A collective sale site at Henry Park located off Holland Road has been sold to Kentish View Pte Ltd, a unit of Far East Organization, for $175.888 million, making it the largest en bloc deal by value this year.

Its marketing agent Credo Real Estate says it has been a closely contested exercise that attracted five submissions for the prime District 10 apartment site.

The 999-year leasehold site with a land area of nearly 100,000sqft comprises 48 apartments and 16 shop units.

If the sale is approved by the Strata Titles Board, each apartment owner stands to pocket gross proceeds of between $2.3 million and $2.9 million, while the shop owner could receive between $3.2 million and $4.7million each.

Credo says this would be the largest en bloc sale deal by value out of the 47 known deals done this year, the average of which has been $60 million.

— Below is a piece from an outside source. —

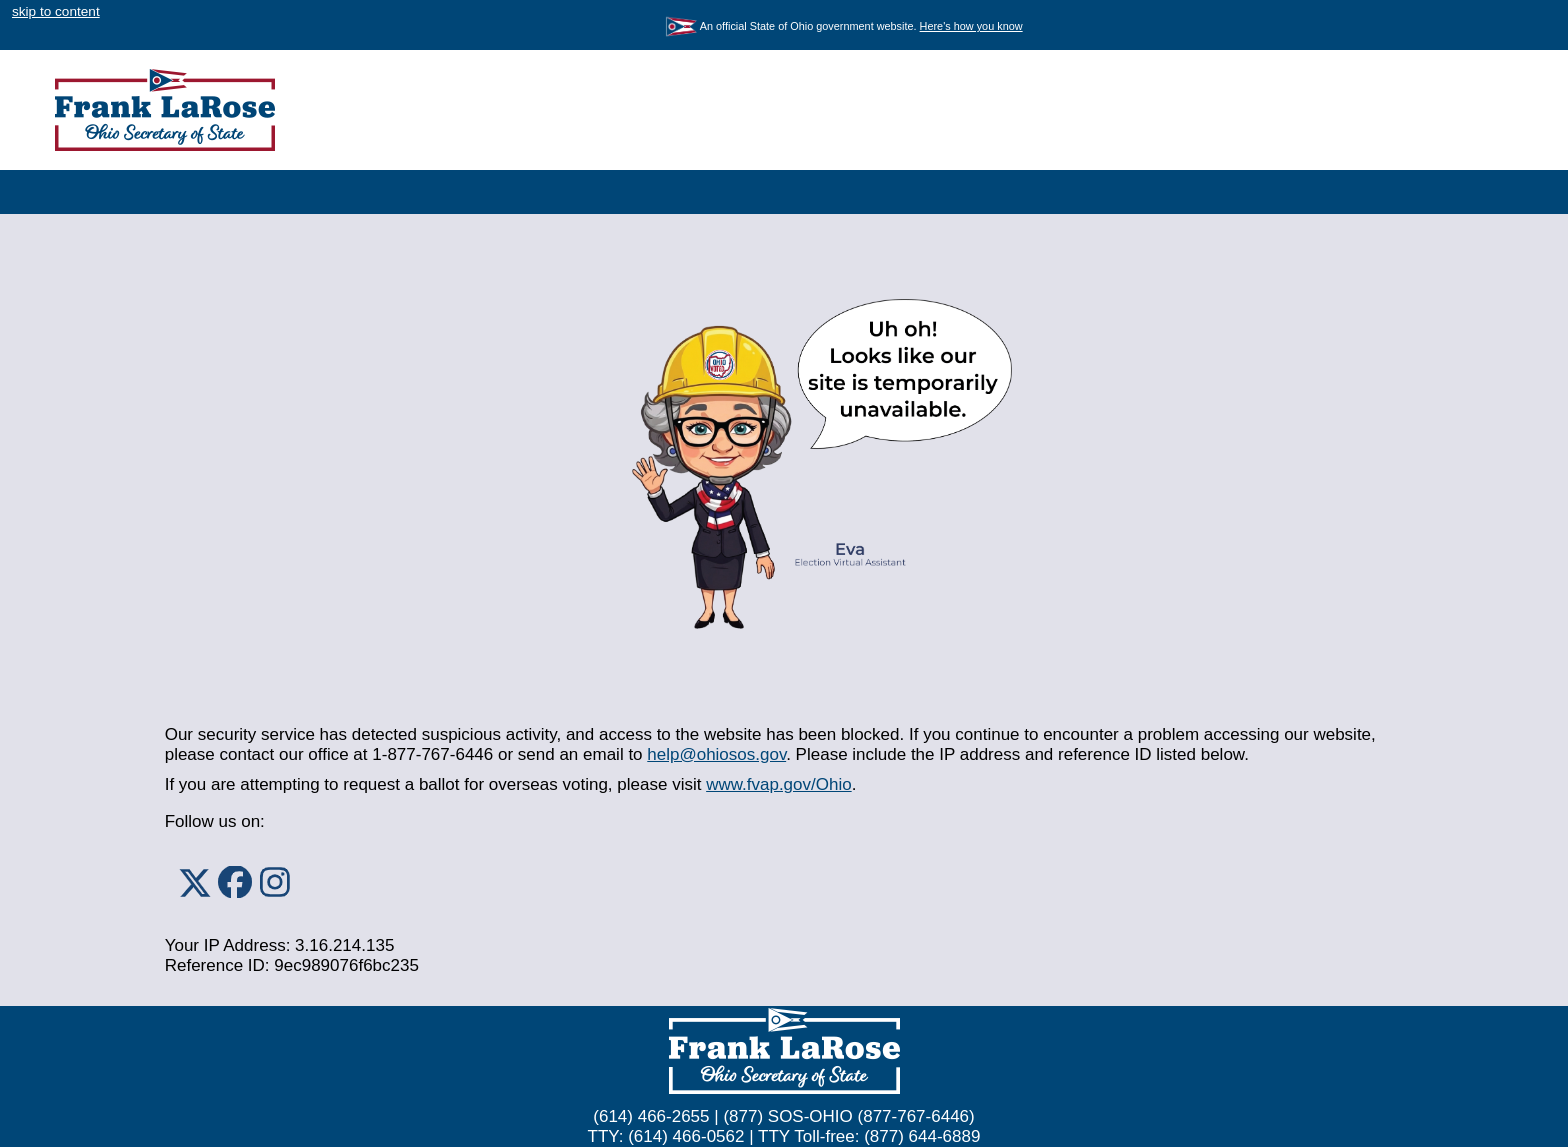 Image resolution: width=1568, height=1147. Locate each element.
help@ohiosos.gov (716, 754)
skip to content (56, 11)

The Henry Park sale surpasses the collective deal for Hong Leong Garden Shopping Centre which fetched $171 million in September.

Credo says the sale price for Henry Park Apartments translates to a land rate of about $1,258 psf ppr.
It adds that the developer has also made an application to purchase an adjoining State land parcel of nearly 1,400sqft.

If the application is accepted, Credo says taking the same sales price, it will translate to a land rate of about $1,246 psf ppr.

Source: Channel News Asia

Well, the wife and I did say that this one has potential to go through successfully before the end of the year. It’ll be interesting to see if Far East can build and sell out the new development on this site within the stipulated 5-year period…

Click below to read our previous post on the Henry Park Apartments collective sale:
http://sgproptalk.blogspot.com/2011/11/more-on-henry-park-apartments-en-bloc.html

Update  (10 December 2011):
The Straits Times today reported that the tender for Henry Park Apartments closed on Dec 1, with the sale concluded on Wednesday, just avoiding the new cooling measures which kicked in on Thursday. The new rules require developers to build and sell all the units in a new project within five years of buying the site.

The 99,800sqft site is zoned residential with commercial at the first storey in the 2008 masterplan. The authorities have allowed a gross plot ratio of up to 1.4 and a maxium building height of four storeys.

The wife and I stand corrected on our earlier comments.